U bent hier
Een avond bij het FDF in Lasne ...
Een avondje als mol bij het FDF leverde mij enkele nieuwe inzichten op. Zij zijn niet allemaal even goed ingelicht, maar hun visie wou ik jullie niet ontnemen. Ik bezorg jullie hier mijn relaas van donderdag 16 juni 2011 in La Tartine te Lasne. Ik vond het alvast een leerrijke avond om het FDF beter te begrijpen als bange Franstalige dat hunkert naar territorium.
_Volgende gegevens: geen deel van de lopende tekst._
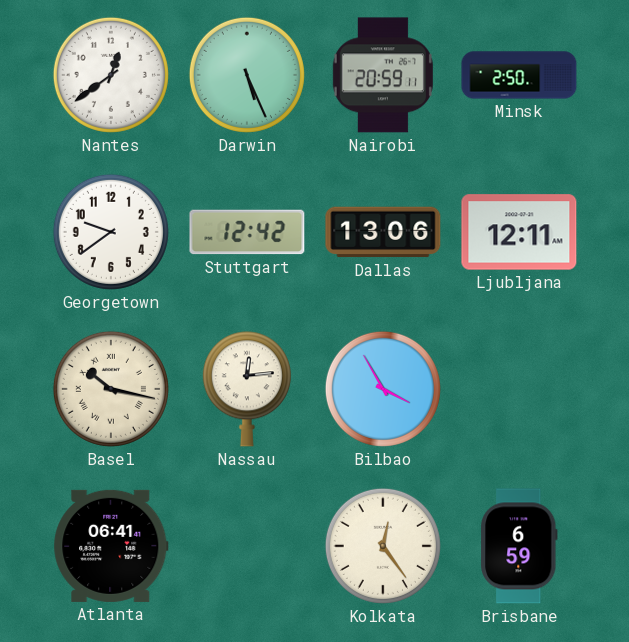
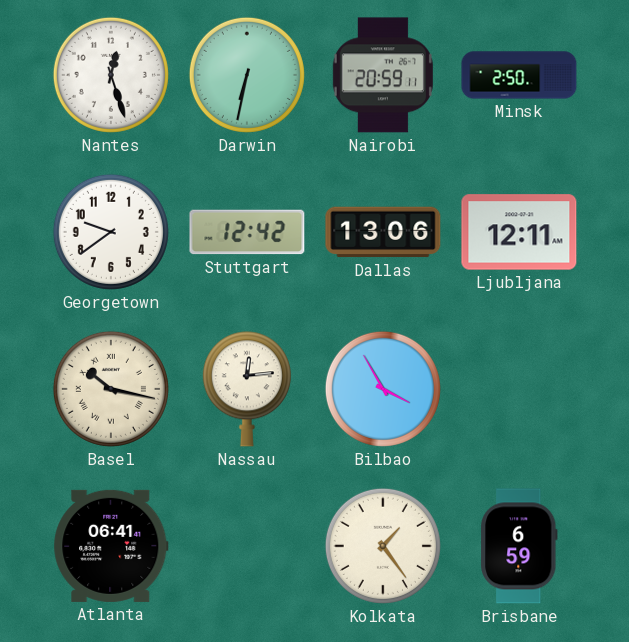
Nantes: 12:39 -> 12:27
Darwin: 5:26 -> 6:32
Kolkata: 12:24 -> 1:24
Opweg naar het werk donderdag 9 juni 2011 ontvang ik een uitnodiging om te gaan luisteren naar Eric Libert over BHV en de toekomst van België. Ik heb deze uitnodiging aanvaard en ben als mol gaan luisteren naar het Franstalige verhaal over BHV. Deze gezellige avond ging door in een zaaltje te Lasne en de opkomst was een 35-tal aanwezigen inclusief deze mol en een vriendin. Vanaf dan zou onze avond, ook onder elkaar, in het Frans verlopen.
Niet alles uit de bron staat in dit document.